Sony starts to take Vlogging seriously with the A6400
Yesterday Sony announced the latest camera in its A6K line, and for the first time, Sony has embraced the Vlogging market somewhat seriously. The new camera, the Sony A6400 is a mid-range entry in Sony’s APS-C lineup, which borrows some features from higher end Sony cameras as well as adding some new features of its own, all for a relatively affordable price.
Given the size and potential of the vlogging market, there are relatively few cameras that are ideal for vlogging, and relatively few companies seem to take this market seriously. There has long been a quest among bloggers for the perfect vlogging camera and no company has so far managed to achieve this. The A6400 comes close however.
The new camera seems to be an evolution of the A6300, and it has a lot to offer. It adds new autofocus modes in both stills and video, as well as improved colour science from the A9 series. It has a mic socket (although no headphone socket ). It still uses the older batteries, which aren’t great, but it can be powered by an external USB source, making long operation possible running off a usb power bank. Oh, and it finally gives us back a time lapse mode.
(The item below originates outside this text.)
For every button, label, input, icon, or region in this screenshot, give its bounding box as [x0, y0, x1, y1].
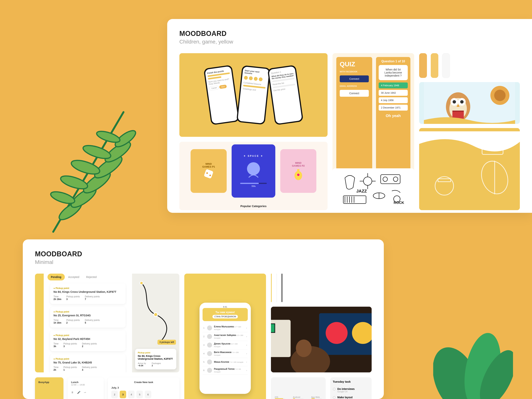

The video quality is extremely high out of this camera, especially for the price. People are complaining about the relatively high rolling shutter, which is a legitimate concern, but again, there is relatively little competition in this space at this price point, especially with a super 35mm sized sensor. I don’t know of any other camera offering oversampled 4K footage with phase detect autofocus and a log and hybrid log gamma at this price point.
As always though, punditry and commentary is jumping on the band waggon to bash the new Sony camera, with many of the complaints being completely overblown in my opinion. So let me address the two most common of these:
The Selfie Screen is blocked if you put a microphone in the hot shoe.
There is a really simple solution to this. Don’t put a microphone on the hot shoe. There are plenty of people out there using various rigs for vlogging, and this is a “problem” that can be solved with a $11 flash bracket. It’s not a deal breaker, not even remotely. Why? Because the benefits far outweigh the minor inconvenience of using an extra bracket to mount your microphone.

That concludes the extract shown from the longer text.